Bathing or showering every evening is recommended. However, for people who do not like to bathe everyday, they can use this new technology by bathing with Carbonated Refreshener once a week, and there still will not be any unpleasant body odor at all.

Washing hair every evening is the best way. However, for people who do not like to wash their hair everyday, they can use this new technology by washing hair with Carbonated Refreshener once a week, and there still will not be any dandruff at all.

For the Armpit and feet unpleasant odor will not occur during the 4 days after using Bubbly Solution. Therefore, you can use Bubbly Solution to prevent any odor.

Bubbly Solution may be used to clean the body once a week which will sufficiently be effective for your skin. It is unnecessary to use everyday, because the body is already protected from the elements by your clothing.

Using carbonated refreshener as a final rinse will help eliminate residual alkalinity and residual emulsion on the face. When there is no soap residue to clog the pores, natural liquid in the body, for example facial oil, can flow out conveniently causing the face to become oily quicker than when not washing with Carbonated refreshener.

Furthermore, Residual Alkalinity and Residual Emulsion in original face washing methods will react with the oil from the skin to form salt of oil in its neutral state: non-slippery, dry and frictional. Salt of oil will be eaten by bacteria in the air or existing startup bacteria on the skin, and easily start more bacteria production. Having a lot of bacteria on your face will cause many disadvantages such as wrinkles and dry skin.

People with oily skin get wrinkles slower than those with dry skin, because natural skin oil will coat and protect the face from the atmosphere and bacteria.
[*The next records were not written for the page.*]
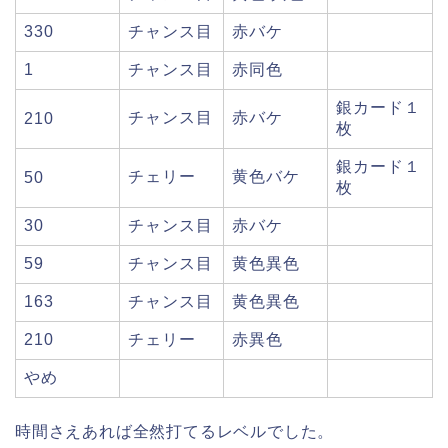
330
チャンス目
赤バケ
1
チャンス目
赤同色
銀カード１
チャンス目
赤バケ
210
枚
銀カード１
チェリー
黄色バケ
50
枚
30
チャンス目
赤バケ
59
チャンス目
黄色異色
163
チャンス目
黄色異色
210
チェリー
赤異色
やめ
時間さえあれば全然打てるレベルでした。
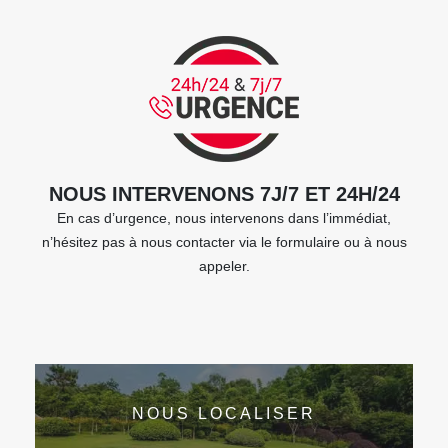
NOUS INTERVENONS 7J/7 ET 24H/24
En cas d’urgence, nous intervenons dans l’immédiat,
n’hésitez pas à nous contacter via le formulaire ou à nous
appeler.
NOUS LOCALISER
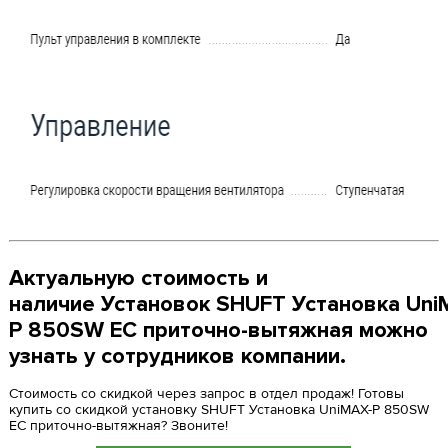
Актуальную стоимость и
наличие Установок SHUFT Установка Uni
P 850SW EC приточно-вытяжная можно
узнать у сотрудников компании.
Стоимость со скидкой через запрос в отдел продаж! Готовы
купить со скидкой установку SHUFT Установка UniMAX-P 850SW
EC приточно-вытяжная? Звоните!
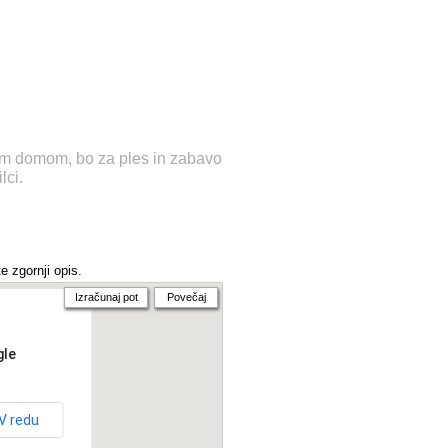
skim domom, bo za ples in zabavo
lci.
e zgornji opis.
Izračunaj pot
Povečaj
gle
V redu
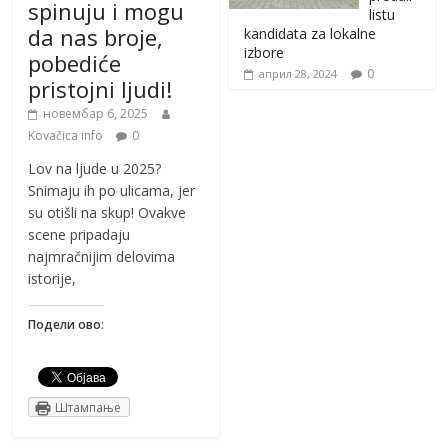
spinuju i mogu
listu
da nas broje,
kandidata za lokalne
izbore
pobediće
0
април 28, 2024
pristojni ljudi!
новембар 6, 2025
Kovačica info
0
Lov na ljude u 2025?
Snimaju ih po ulicama, jer
su otišli na skup! Ovakve
scene pripadaju
najmračnijim delovima
istorije,
Подели ово:
Штампање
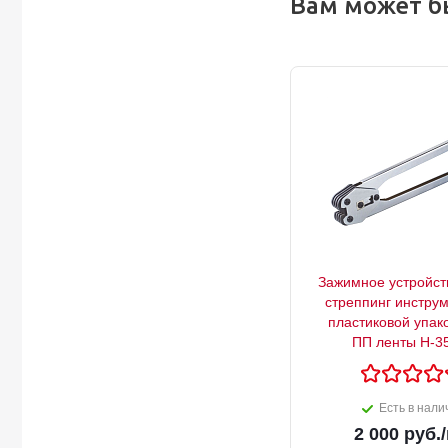
Вам может б
Зажимное устройст
стреппинг инстру
пластиковой упак
ПП ленты Н-3
Есть в нали
2 000
руб.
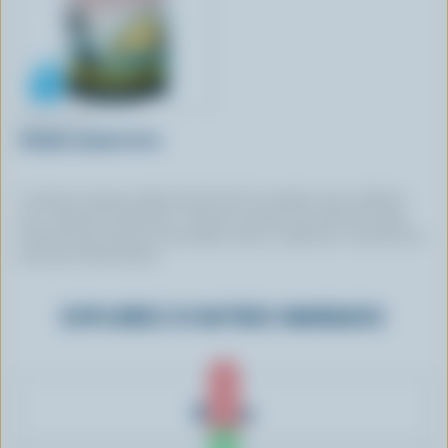
ENERCHEEZ
Cheddar piments forts
Certaines marques utilisent du lait 100 % canadien, mais n’utilisent
pas ce logo de certification. Certaines marques qui arborent le logo
peuvent avoir choisi de ne pas figurer dans ce répertoire. Contactez-les
pour plus d’informations.
EXPLOREZ D'AUTRES MARQUES
Danino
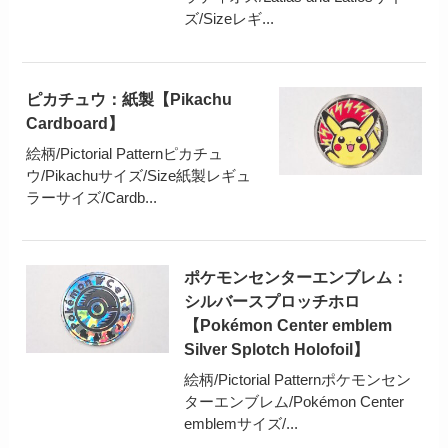
ズ/Sizeレギ...
ピカチュウ：紙製【Pikachu
Cardboard】
絵柄/Pictorial Patternピカチュ
ウ/Pikachuサイズ/Size紙製レギュ
ラーサイズ/Cardb...
ポケモンセンターエンブレム：
シルバースプロッチホロ
【Pokémon Center emblem
Silver Splotch Holofoil】
絵柄/Pictorial Patternポケモンセン
ターエンブレム/Pokémon Center
emblemサイズ/...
Fried food spoils more slowly than steamed or boiled food, because the characteristic of oil is a large molecular chain, which is difficult for bacteria to consume. Therefore, the opportunity for bacteria to grow on oily skin is less than on dry skin. Furthermore, natural skin oil will coat and retain moisture in your skin, so people with oily skin will wrinkle slower than dry skin.

People with dry skin, who wash the face with Carbonated Refreshener as a final rinse; find that the skin will release more natural facial oil, hence, remedy and prevent wrinkles and dryness on its own. Moreover after using Carbonated Refreshener to wash the face as a final rinse eliminates startup bacteria which may cause wrinkles and dryness on the face.

Bubbly Solution is in an acid state. So, after a normal face wash with soap or cleanser, Bubbly Solution can easily wipe away any soap residue and emulsion. When Refreshener is mixed with Bubbly Powder to wash as a final rinse, Bubbly Powder will react with the solution to create more carbonic gas, which accelerates neutralization of soap residue and emulsion. Furthermore the excessive carbonic gas will push out the neutralized residue from the face. When there is no residue left to clog the pores, natural liquid from the body i.e. oil from your face, can conveniently flow out. The result is the face will become oily quicker than before.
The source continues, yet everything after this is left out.